• Task data
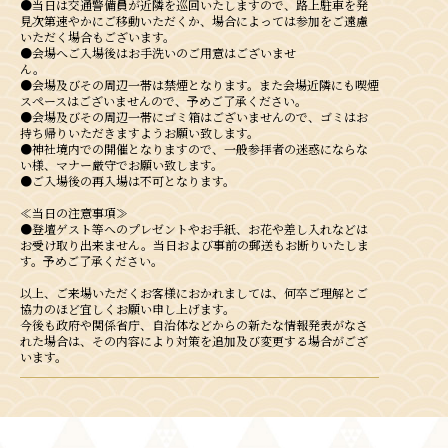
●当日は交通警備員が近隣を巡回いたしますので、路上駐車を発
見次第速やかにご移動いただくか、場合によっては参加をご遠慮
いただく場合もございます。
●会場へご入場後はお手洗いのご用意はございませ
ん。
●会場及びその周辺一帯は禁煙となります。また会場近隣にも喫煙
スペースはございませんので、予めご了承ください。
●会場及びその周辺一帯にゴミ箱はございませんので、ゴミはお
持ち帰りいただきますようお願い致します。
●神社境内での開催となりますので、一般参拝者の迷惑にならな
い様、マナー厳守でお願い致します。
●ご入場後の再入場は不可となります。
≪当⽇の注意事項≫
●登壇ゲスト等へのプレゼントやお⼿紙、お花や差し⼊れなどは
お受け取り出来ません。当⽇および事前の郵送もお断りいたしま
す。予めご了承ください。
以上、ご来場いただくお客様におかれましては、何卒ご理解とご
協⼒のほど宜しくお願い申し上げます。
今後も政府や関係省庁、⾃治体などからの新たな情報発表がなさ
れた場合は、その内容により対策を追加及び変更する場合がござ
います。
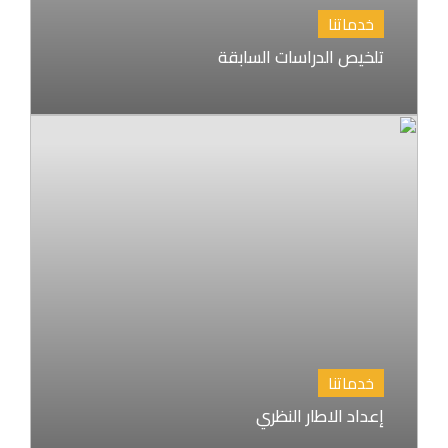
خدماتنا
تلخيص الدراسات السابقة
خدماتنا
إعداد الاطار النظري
...
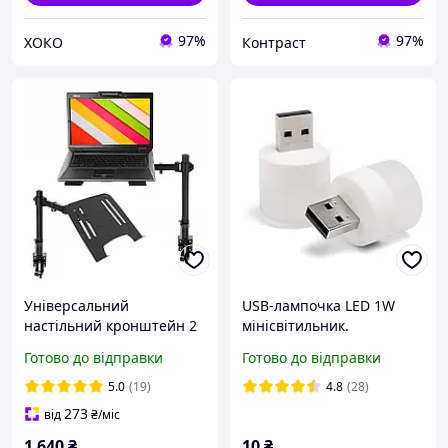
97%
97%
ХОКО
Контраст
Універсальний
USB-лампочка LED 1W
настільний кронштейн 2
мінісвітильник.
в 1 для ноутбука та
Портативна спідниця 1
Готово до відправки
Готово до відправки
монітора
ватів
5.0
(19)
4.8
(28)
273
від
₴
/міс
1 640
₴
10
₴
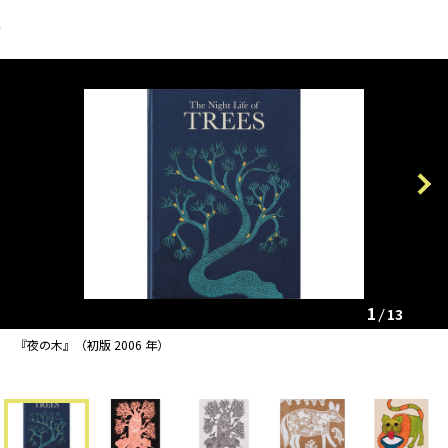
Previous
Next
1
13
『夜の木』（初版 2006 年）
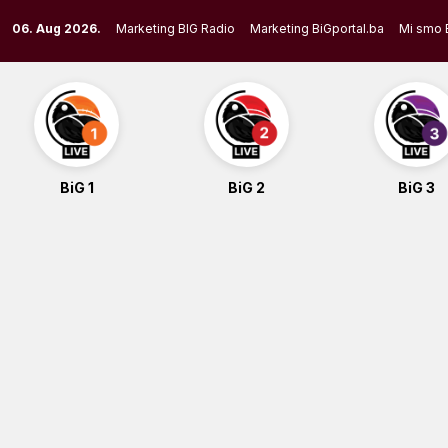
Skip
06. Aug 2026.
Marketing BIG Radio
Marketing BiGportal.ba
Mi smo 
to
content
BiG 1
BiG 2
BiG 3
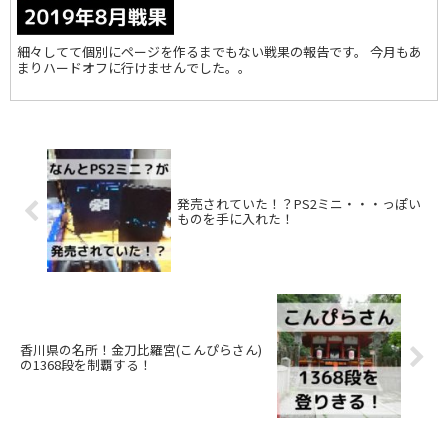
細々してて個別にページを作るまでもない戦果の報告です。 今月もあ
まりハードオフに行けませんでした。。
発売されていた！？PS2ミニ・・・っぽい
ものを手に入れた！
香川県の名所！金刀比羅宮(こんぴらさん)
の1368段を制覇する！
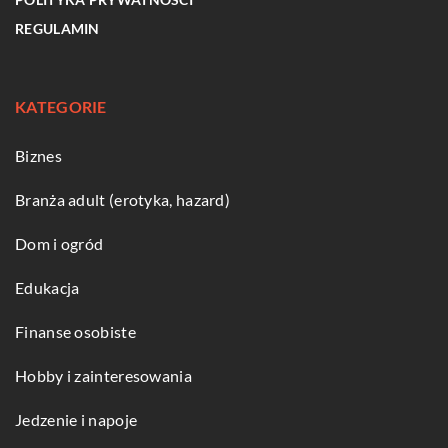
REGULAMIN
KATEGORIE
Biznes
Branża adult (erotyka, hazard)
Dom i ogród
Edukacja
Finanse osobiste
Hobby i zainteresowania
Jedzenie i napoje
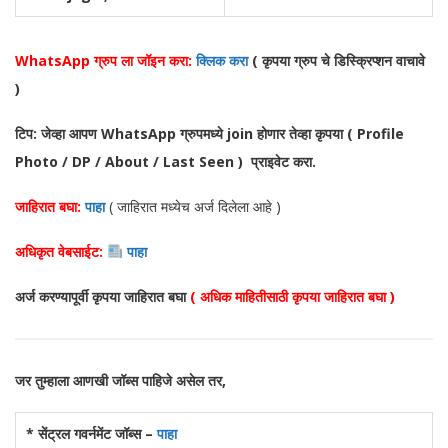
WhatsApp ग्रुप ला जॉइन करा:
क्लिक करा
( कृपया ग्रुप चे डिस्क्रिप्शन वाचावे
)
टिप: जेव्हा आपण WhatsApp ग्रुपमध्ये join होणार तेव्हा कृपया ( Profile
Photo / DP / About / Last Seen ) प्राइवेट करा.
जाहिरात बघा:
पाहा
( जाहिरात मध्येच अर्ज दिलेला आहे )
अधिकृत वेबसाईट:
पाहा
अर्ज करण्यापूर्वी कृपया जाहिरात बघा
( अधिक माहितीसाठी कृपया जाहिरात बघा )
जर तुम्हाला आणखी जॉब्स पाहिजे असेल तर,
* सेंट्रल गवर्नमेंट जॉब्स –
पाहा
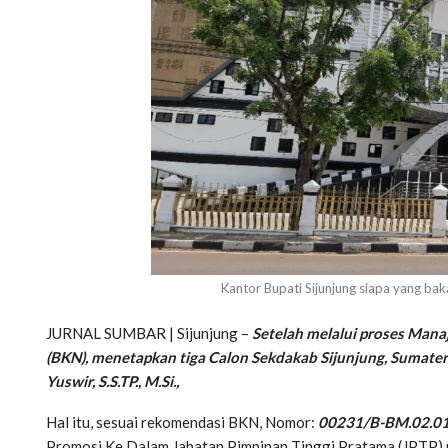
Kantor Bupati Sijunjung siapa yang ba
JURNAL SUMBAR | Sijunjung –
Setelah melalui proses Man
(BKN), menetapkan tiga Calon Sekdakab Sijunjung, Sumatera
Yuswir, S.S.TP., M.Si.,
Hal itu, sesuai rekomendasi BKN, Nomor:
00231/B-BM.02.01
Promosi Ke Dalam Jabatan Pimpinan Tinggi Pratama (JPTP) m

• Exercise description
Using the material above, transcribe exactly the lines from the one holding "Marketing BIG Radio" to the one holding "Promosi Ke Dalam", both ends kept. Do not carry over any pictures.

• Reply to the task
Marketing BIG Radio
Marketing BiGportal.ba
Mi smo 
to
content
BiG 1
BiG 2
BiG 3
細々してて個別にページを作るまでもない戦果の報告です。 今月もあ
まりハードオフに行けませんでした。。
発売されていた！？PS2ミニ・・・っぽい
ものを手に入れた！
香川県の名所！金刀比羅宮(こんぴらさん)
の1368段を制覇する！
REGULAMIN
KATEGORIE
Biznes
Branża adult (erotyka, hazard)
Dom i ogród
Edukacja
Finanse osobiste
Hobby i zainteresowania
Jedzenie i napoje
WhatsApp ग्रुप ला जॉइन करा:
क्लिक करा
( कृपया ग्रुप चे डिस्क्रिप्शन वाचावे
)
टिप: जेव्हा आपण WhatsApp ग्रुपमध्ये join होणार तेव्हा कृपया ( Profile
Photo / DP / About / Last Seen ) प्राइवेट करा.
जाहिरात बघा:
पाहा
( जाहिरात मध्येच अर्ज दिलेला आहे )
अधिकृत वेबसाईट:
पाहा
अर्ज करण्यापूर्वी कृपया जाहिरात बघा
( अधिक माहितीसाठी कृपया जाहिरात बघा )
जर तुम्हाला आणखी जॉब्स पाहिजे असेल तर,
* सेंट्रल गवर्नमेंट जॉब्स –
पाहा
Kantor Bupati Sijunjung siapa yang ba
JURNAL SUMBAR | Sijunjung –
Setelah melalui proses Man
(BKN), menetapkan tiga Calon Sekdakab Sijunjung, Sumatera
Yuswir, S.S.TP., M.Si.,
Hal itu, sesuai rekomendasi BKN, Nomor:
00231/B-BM.02.01
Promosi Ke Dalam Jabatan Pimpinan Tinggi Pratama (JPTP) m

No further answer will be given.